Subway (1 piece)
Dinner
146 mg/dL
Usually causes a large spike
Avg. Food Score on Ultrahuman App
Ultrahuman Users got an UNSTABLE response
How to consume Subway without glucose spikes
Choose Whole Grain Breads
Opt for whole grain or whole wheat bread instead of white bread for your sandwich. Whole grains have a slower digestion rate, helping to stabilize blood sugar levels.
Add Plenty of Vegetables
Load your sandwich with non-starchy vegetables like lettuce, spinach, tomatoes, cucumbers, and bell peppers. These are low in carbohydrates and rich in fiber, which can help moderate blood sugar spikes.
Include Protein and Healthy Fats
Add lean proteins such as turkey, chicken, or tuna, and consider including healthy fats like avocado. Protein and fats can slow down digestion and help maintain steady glucose levels.
Avoid Sugary Sauces
Steer clear of sauces and dressings with high sugar content. Opt for mustard, vinegar, or olive oil-based dressings instead.
Portion Control
Be mindful of the portion size of your sandwich.
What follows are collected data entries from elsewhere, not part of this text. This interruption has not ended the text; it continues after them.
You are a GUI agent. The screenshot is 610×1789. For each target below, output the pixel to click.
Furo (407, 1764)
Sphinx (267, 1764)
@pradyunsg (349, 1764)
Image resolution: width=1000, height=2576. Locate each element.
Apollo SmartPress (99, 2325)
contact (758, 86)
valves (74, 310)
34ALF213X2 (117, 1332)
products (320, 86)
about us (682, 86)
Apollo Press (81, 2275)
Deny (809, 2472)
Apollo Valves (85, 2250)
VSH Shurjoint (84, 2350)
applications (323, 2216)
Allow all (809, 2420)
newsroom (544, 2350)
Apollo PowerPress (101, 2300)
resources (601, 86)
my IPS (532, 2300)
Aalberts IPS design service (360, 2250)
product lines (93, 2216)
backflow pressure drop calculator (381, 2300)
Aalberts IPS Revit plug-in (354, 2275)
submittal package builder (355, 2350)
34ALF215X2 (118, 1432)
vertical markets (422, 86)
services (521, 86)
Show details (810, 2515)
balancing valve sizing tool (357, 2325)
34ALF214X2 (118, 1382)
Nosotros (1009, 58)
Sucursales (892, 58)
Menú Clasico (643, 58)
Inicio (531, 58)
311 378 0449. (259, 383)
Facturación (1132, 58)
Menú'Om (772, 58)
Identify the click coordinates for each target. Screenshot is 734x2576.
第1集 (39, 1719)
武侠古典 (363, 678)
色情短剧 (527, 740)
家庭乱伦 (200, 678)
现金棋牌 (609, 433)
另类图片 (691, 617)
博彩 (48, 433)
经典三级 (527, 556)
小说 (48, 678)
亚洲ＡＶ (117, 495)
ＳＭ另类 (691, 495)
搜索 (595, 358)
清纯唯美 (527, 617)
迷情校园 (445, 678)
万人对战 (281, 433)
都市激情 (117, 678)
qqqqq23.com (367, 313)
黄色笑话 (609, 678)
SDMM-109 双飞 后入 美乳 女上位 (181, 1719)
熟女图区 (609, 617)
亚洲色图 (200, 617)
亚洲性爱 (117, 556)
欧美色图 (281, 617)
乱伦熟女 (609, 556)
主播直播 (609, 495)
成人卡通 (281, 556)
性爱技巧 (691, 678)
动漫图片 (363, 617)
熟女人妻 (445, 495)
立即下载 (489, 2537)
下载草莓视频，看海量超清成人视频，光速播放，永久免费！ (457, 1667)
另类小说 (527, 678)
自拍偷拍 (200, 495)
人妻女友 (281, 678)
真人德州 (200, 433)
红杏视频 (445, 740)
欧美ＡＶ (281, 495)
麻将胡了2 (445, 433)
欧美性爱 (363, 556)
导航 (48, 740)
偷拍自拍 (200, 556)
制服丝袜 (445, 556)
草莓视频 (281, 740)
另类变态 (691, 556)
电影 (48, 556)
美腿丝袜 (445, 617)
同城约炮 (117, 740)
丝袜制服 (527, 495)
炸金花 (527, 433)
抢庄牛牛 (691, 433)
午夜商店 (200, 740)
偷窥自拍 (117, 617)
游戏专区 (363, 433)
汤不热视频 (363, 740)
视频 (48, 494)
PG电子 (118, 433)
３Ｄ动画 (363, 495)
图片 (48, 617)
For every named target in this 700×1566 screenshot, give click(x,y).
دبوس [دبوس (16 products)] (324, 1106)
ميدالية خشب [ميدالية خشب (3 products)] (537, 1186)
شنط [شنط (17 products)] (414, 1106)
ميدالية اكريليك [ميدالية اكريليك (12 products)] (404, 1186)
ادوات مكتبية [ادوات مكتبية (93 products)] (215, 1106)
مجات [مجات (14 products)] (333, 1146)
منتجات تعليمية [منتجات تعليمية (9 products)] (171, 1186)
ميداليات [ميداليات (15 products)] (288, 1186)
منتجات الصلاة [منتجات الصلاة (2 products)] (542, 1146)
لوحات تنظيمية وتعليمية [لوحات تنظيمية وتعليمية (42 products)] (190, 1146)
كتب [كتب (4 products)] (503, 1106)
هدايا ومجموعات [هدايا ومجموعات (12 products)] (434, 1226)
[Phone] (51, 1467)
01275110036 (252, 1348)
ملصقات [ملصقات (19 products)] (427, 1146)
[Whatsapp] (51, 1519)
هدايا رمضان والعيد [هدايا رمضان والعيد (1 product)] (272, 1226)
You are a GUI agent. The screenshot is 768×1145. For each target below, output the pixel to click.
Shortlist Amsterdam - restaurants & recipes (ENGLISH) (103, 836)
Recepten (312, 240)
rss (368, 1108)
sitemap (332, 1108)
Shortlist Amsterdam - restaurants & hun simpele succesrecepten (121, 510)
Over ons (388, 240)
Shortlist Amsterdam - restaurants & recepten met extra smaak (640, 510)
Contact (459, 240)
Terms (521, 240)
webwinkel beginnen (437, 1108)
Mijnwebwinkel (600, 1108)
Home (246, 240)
Consider opting for a 6-inch sub instead of a foot-long to reduce your carbohydrate intake.
Stay Hydrated
Drink water with your meal to help digestion and avoid sugary drinks which can contribute to glucose spikes.
Balanced Side Choices
Choose sides that are lower in carbohydrates, such as a small salad or a handful of nuts instead of chips or cookies.
Mindful Eating
Eat slowly and pay attention to your body's hunger and fullness cues. This practice can aid in digestion and help prevent overeating.
Post-Meal Activity
Engage in light physical activity after your meal, such as a 10-15 minute walk, to help your body use the glucose more effectively.
Monitor and Adjust
Keep track of how different foods affect your blood sugar and make adjustments to your future choices based on your observations.